▶ Task details: How many lines in the entries below contain "Öffnet"? Answer with the number only.

──────

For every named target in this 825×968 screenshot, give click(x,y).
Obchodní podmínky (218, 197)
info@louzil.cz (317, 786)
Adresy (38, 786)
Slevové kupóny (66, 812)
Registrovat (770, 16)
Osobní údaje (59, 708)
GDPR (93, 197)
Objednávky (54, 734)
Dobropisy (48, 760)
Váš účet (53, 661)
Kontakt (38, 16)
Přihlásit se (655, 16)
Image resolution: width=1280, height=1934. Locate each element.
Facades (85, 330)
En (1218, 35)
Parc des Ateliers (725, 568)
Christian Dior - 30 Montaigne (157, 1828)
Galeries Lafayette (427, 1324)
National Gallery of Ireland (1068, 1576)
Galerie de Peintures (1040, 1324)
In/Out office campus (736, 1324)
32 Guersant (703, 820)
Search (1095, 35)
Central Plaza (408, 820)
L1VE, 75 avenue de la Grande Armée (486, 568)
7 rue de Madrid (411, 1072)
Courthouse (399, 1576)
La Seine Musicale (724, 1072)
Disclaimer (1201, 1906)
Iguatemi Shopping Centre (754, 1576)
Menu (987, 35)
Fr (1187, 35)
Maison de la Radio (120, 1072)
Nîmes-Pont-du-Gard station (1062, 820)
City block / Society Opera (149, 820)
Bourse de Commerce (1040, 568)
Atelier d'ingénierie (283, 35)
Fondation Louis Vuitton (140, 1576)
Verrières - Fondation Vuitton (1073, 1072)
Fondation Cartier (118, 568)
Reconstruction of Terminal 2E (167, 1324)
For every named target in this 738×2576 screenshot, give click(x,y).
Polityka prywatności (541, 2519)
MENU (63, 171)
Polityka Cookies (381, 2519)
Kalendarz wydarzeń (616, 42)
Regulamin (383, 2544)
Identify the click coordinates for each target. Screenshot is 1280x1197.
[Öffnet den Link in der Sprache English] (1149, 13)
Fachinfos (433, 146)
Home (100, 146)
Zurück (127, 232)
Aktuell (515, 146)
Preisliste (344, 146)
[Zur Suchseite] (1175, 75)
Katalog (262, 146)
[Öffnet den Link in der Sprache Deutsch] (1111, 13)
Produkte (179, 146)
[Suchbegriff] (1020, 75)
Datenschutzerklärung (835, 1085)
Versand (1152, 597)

──────

▶ Solution below: 2